Background: The protein alpha-synuclein (α-SYN), which is found in the Lewy bodies of dopamine-producing (DA) neurons in the substantia nigra (SN), has an important role in the pathogenesis of Parkinson's disease (PD). Previous studies have shown that neuroinflammation plays a key role in PD pathogenesis. In an AAV-synuclein mouse model of PD, we have found that over-abundance of α-SYN triggers the expression of NF-κB p65, and leads to microglial activation and DA neurodegeneration. We also have observed that Fcγ receptors (FcγR), proteins present on the surface of microglia that bind immunoglobulin G (IgG) and other ligands, are key modulators of α-SYN-induced neurodegeneration.
Methods: In order to study the role of FcγRs in the interactions of α-SYN and microglia, we treated the primary microglial cultures from wild-type (WT) and FcγR-/- mice with aggregated human α-SYN in vitro.
Results: Using immunocytochemistry, we found that α-SYN was taken up by both WT and FcγR-/- microglia, however, their patterns of internalization were different, with aggregation in autophagosomes in WT cells and more diffuse localization in FcγR-/- microglia. In WT microglia, α-SYN induced the nuclear accumulation of NF-κB p65 protein and downstream chemokine expression while in FcγR-/- mouse microglia, α-SYN failed to trigger the enhancement of nuclear NF-κB p65, and the pro-inflammatory signaling was reduced.

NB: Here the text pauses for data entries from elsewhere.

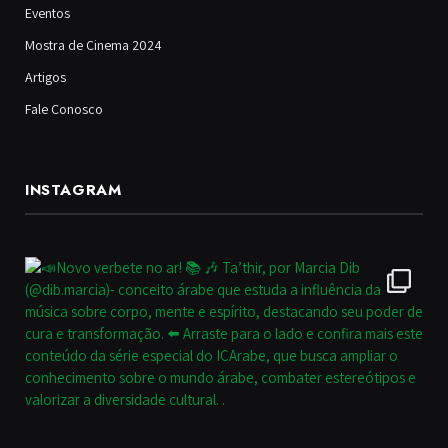
Eventos
Mostra de Cinema 2024
Artigos
Fale Conosco
INSTAGRAM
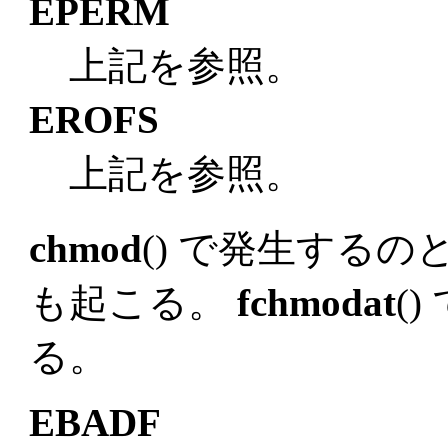
EPERM
上記を参照。
EROFS
上記を参照。
chmod
() で発生する
も起こる。
fchmodat
(
る。
EBADF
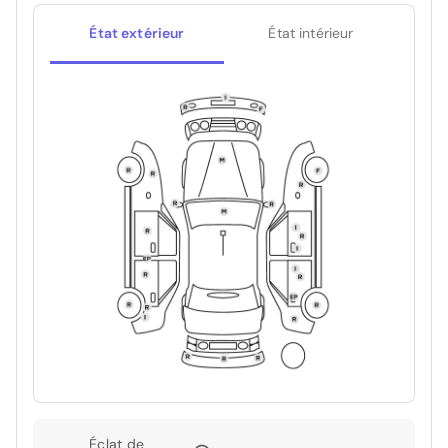
État extérieur
État intérieur
Éclat de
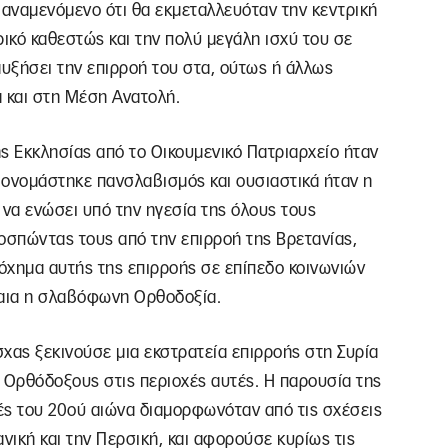
αναμενόμενο ότι θα εκμεταλλευόταν την κεντρική
ικό καθεστώς και την πολύ μεγάλη ισχύ του σε
αυξήσει την επιρροή του στα, ούτως ή άλλως
 και στη Μέση Ανατολή.
ς Εκκλησίας από το Οικουμενικό Πατριαρχείο ήταν
ονομάστηκε πανσλαβισμός και ουσιαστικά ήταν η
να ενώσει υπό την ηγεσία της όλους τους
σπώντας τους από την επιρροή της Βρετανίας,
ό όχημα αυτής της επιρροής σε επίπεδο κοινωνιών
βαια η σλαβόφωνη Ορθοδοξία.
σχας ξεκινούσε μια εκστρατεία επιρροής στη Συρία
 Ορθόδοξους στις περιοχές αυτές. Η παρουσία της
ές του 20ού αιώνα διαμορφωνόταν από τις σχέσεις
νική και την Περσική, και αφορούσε κυρίως τις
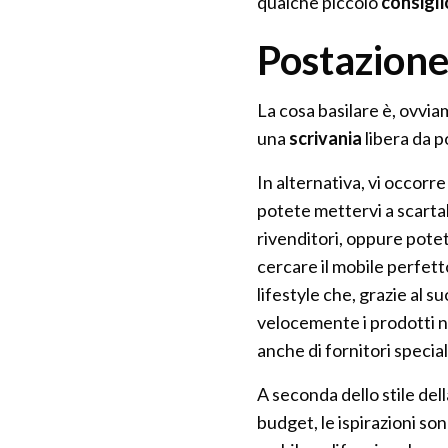
qualche piccolo
consigli
Postazione
La cosa basilare è, ovvi
una
scrivania
libera da p
In alternativa, vi occorr
potete mettervi a scartabe
rivenditori, oppure pote
cercare il mobile perfet
lifestyle che, grazie al 
velocemente i prodotti n
anche di fornitori specia
A seconda dello stile del
budget, le ispirazioni so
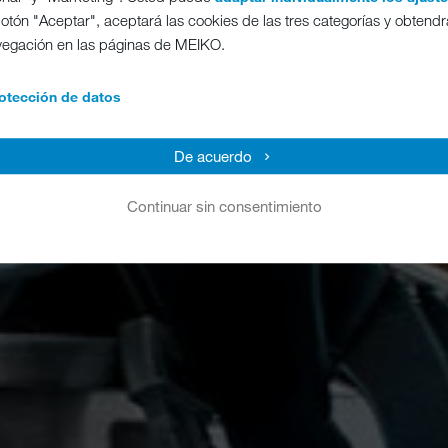
 botón "Aceptar", aceptará las cookies de las tres categorías y obtendr
vegación en las páginas de MEIKO.
otección de datos
De acuerdo
Continuar sin consentimiento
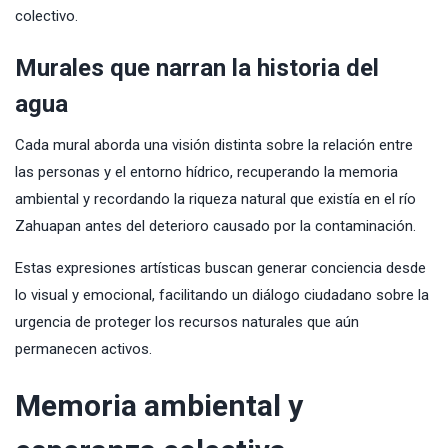
colectivo.
Murales que narran la historia del
agua
Cada mural aborda una visión distinta sobre la relación entre
las personas y el entorno hídrico, recuperando la memoria
ambiental y recordando la riqueza natural que existía en el río
Zahuapan antes del deterioro causado por la contaminación.
Estas expresiones artísticas buscan generar conciencia desde
lo visual y emocional, facilitando un diálogo ciudadano sobre la
urgencia de proteger los recursos naturales que aún
permanecen activos.
Memoria ambiental y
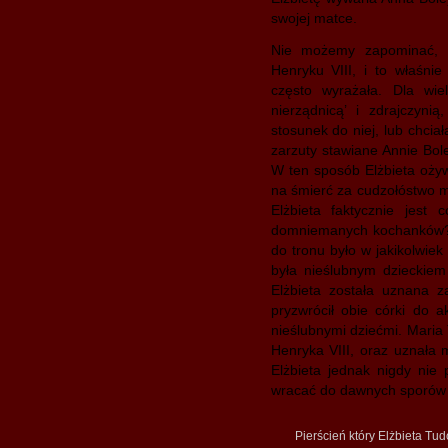
swojej matce.
Nie możemy zapominać, ż
Henryku VIII, i to właśni
często wyrażała. Dla wie
nierządnicą’ i zdrajczyni
stosunek do niej, lub chcia
zarzuty stawiane Annie Bo
W ten sposób Elżbieta ożyw
na śmierć za cudzołóstwo m
Elżbieta faktycznie jest 
domniemanych kochanków? E
do tronu było w jakikolwie
była nieślubnym dzieckiem
Elżbieta została uznana z
pryzwrócił obie córki do a
nieślubnymi dziećmi. Maria 
Henryka VIII, oraz uznała 
Elżbieta jednak nigdy nie 
wracać do dawnych sporów cz
Pierścień który Elżbieta Tud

Conclusions: Our results suggest that α-SYN can interact directly with microglia and can be internalized and trafficked to autophagosomes. FcγRs mediate this interaction, and in the absence of the gamma chain, there is altered intracellular trafficking and attenuation of pro-inflammatory NF-κB signaling. Therefore, blocking either FcγR signaling or downstream NF-κB activation may be viable therapeutic strategies in PD.